I need some support because some things are too much for me at the moment.
Currently, I am almost around ten years into software development. Therefore, I would assume that I am some kind of senior software developer. To be honest: I don't feel like one.

I am 32 years old and I have been seven years into .NET development and now around three years into Java, mainly Spring Boot, and some TypeScript / React.js development.

For sure, I can develop solutions to certain problems. But I feel I’m severely lacking in skills like design patterns, architecture, and other big-picture type stuff. I don’t know how to build large-scale systems. I live in fear that the day is going to come where I get assigned something I won’t be able to deliver on, and the house of cards that is my career is going to come crashing down.

Further I am always feeling like the worst developer in our company. There are colleagues where I think that they are more skilled and are able to find better and quicker solutions than I do. It seems like they know everything!
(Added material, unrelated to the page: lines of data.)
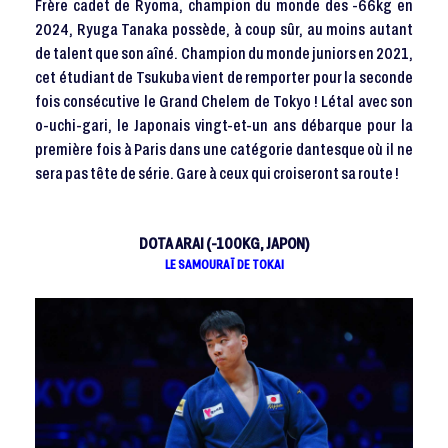
Frère cadet de Ryoma, champion du monde des -66kg en
2024, Ryuga Tanaka possède, à coup sûr, au moins autant
de talent que son aîné. Champion du monde juniors en 2021,
cet étudiant de Tsukuba vient de remporter pour la seconde
fois consécutive le Grand Chelem de Tokyo ! Létal avec son
o-uchi-gari, le Japonais vingt-et-un ans débarque pour la
première fois à Paris dans une catégorie dantesque où il ne
sera pas tête de série. Gare à ceux qui croiseront sa route !
DOTA ARAI (-100KG, JAPON)
LE SAMOURAÏ DE TOKAI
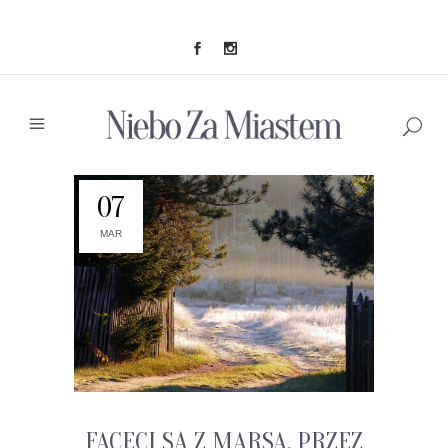
07
MAR
FACECI SĄ Z MARSA. PRZEZ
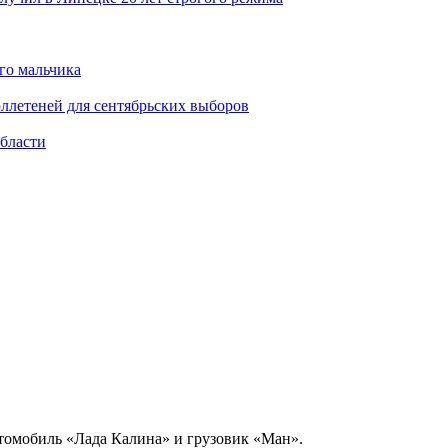
го мальчика
юллетеней для сентябрьских выборов
области
втомобиль «Лада Калина» и грузовик «Ман».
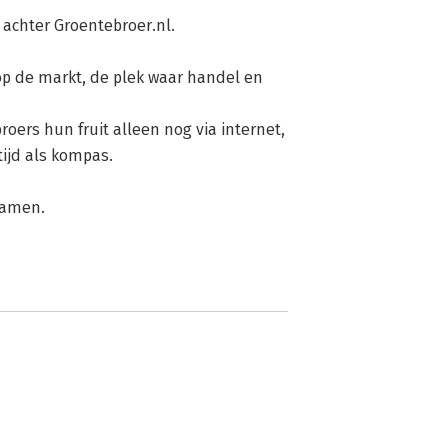
achter Groentebroer.nl.

 op de markt, de plek waar handel en 
oers hun fruit alleen nog via internet, 
ijd als kompas.

samen. 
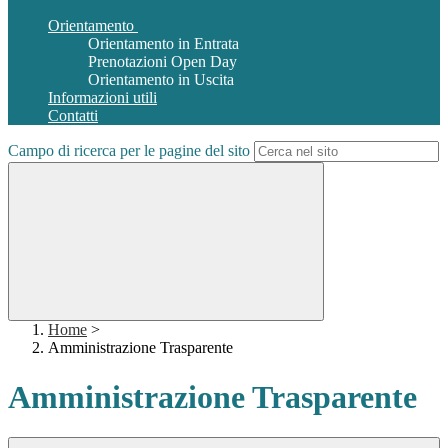
Orientamento
Orientamento in Entrata
Prenotazioni Open Day
Orientamento in Uscita
Informazioni utili
Contatti
Campo di ricerca per le pagine del sito
Home
>
Amministrazione Trasparente
Amministrazione Trasparente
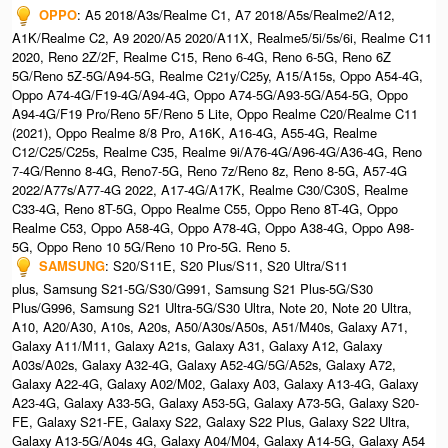
OPPO
: A5 2018/A3s/Realme C1, A7 2018/A5s/Realme2/A12,
A1K/Realme C2, A9 2020/A5 2020/A11X, Realme5/5i/5s/6i, Realme C11
2020, Reno 2Z/2F, Realme C15, Reno 6-4G, Reno 6-5G, Reno 6Z
5G/Reno 5Z-5G/A94-5G, Realme C21y/C25y, A15/A15s, Oppo A54-4G,
Oppo A74-4G/F19-4G/A94-4G, Oppo A74-5G/A93-5G/A54-5G, Oppo
A94-4G/F19 Pro/Reno 5F/Reno 5 Lite, Oppo Realme C20/Realme C11
(2021), Oppo Realme 8/8 Pro, A16K, A16-4G, A55-4G, Realme
C12/C25/C25s, Realme C35, Realme 9i/A76-4G/A96-4G/A36-4G, Reno
7-4G/Renno 8-4G, Reno7-5G, Reno 7z/Reno 8z, Reno 8-5G, A57-4G
2022/A77s/A77-4G 2022, A17-4G/A17K, Realme C30/C30S, Realme
C33-4G, Reno 8T-5G, Oppo Realme C55, Oppo Reno 8T-4G, Oppo
Realme C53, Oppo A58-4G, Oppo A78-4G, Oppo A38-4G, Oppo A98-
5G, Oppo Reno 10 5G/Reno 10 Pro-5G.​ Reno 5.
SAMSUNG
: S20/S11E, S20 Plus/S11, S20 Ultra/S11
plus, Samsung S21-5G/S30/G991, Samsung S21 Plus-5G/S30
Plus/G996, Samsung S21 Ultra-5G/S30 Ultra, Note 20, Note 20 Ultra,
A10, A20/A30, A10s, A20s, A50/A30s/A50s, A51/M40s, Galaxy A71,
Galaxy A11/M11, Galaxy A21s, Galaxy A31, Galaxy A12, Galaxy
A03s/A02s, Galaxy A32-4G, Galaxy A52-4G/5G/A52s, Galaxy A72,
Galaxy A22-4G, Galaxy A02/M02, Galaxy A03, Galaxy A13-4G, Galaxy
A23-4G, Galaxy A33-5G, Galaxy A53-5G, Galaxy A73-5G, Galaxy S20-
FE, Galaxy S21-FE, Galaxy S22, Galaxy S22 Plus, Galaxy S22 Ultra,
Galaxy A13-5G/A04s 4G, Galaxy A04/M04, Galaxy A14-5G, Galaxy A54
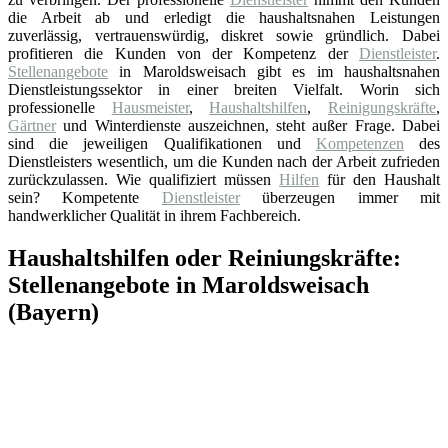
die Arbeit ab und erledigt die haushaltsnahen Leistungen
zuverlässig, vertrauenswürdig, diskret sowie gründlich. Dabei
profitieren die Kunden von der Kompetenz der
Dienstleister
.
Stellenangebote
in Maroldsweisach gibt es im haushaltsnahen
Dienstleistungssektor in einer breiten Vielfalt. Worin sich
professionelle
Hausmeister
,
Haushaltshilfen
,
Reinigungskräfte
,
Gärtner
und Winterdienste auszeichnen, steht außer Frage. Dabei
sind die jeweiligen Qualifikationen und
Kompetenzen
des
Dienstleisters wesentlich, um die Kunden nach der Arbeit zufrieden
zurückzulassen. Wie qualifiziert müssen
Hilfen
für den Haushalt
sein? Kompetente
Dienstleister
überzeugen immer mit
handwerklicher Qualität in ihrem Fachbereich.
Haushaltshilfen oder Reiniungskräfte:
Stellenangebote in Maroldsweisach
(Bayern)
The reason is that I do not think I am good enough for the IT sector, especially for software development. This has been going on for a few months now. The big problem is that I am totally inhibited by it, and I am worried about making mistakes. This in turn leads to the fact that I have started to be less independent and try to approve all my ideas or implementations in order not to make mistakes instead of coming up with an idea, implementing it and seeing what happens.

The trigger for all this was a colleague who is with us for a limited time in our team. This colleague is, I don't know how to describe it, simply a natural talent. For every problem he finds a solution within the shortest time or finds an idea for a solution within the shortest time. Moreover, he seems to be familiar with every subject area of SW development. For example encryption and cryptography methods. No matter what it is about to implement - he knows directly how, why and why. Unfortunately I can hardly describe it - he knows about topics I never had anything to do with before. He seems to know every corner of a framework. I, on the other hand, have to look up many things, need much more time to find a solution and sometimes generally have the problem of finding a solution for a problem or a requirement. He also always finds some corners in the code that can be improved or adapted. That's just amazing - in a way, I just envy his abilities. This makes me even more conclude that I'm just not suited for this job. Big-O Notation? Never heard of it!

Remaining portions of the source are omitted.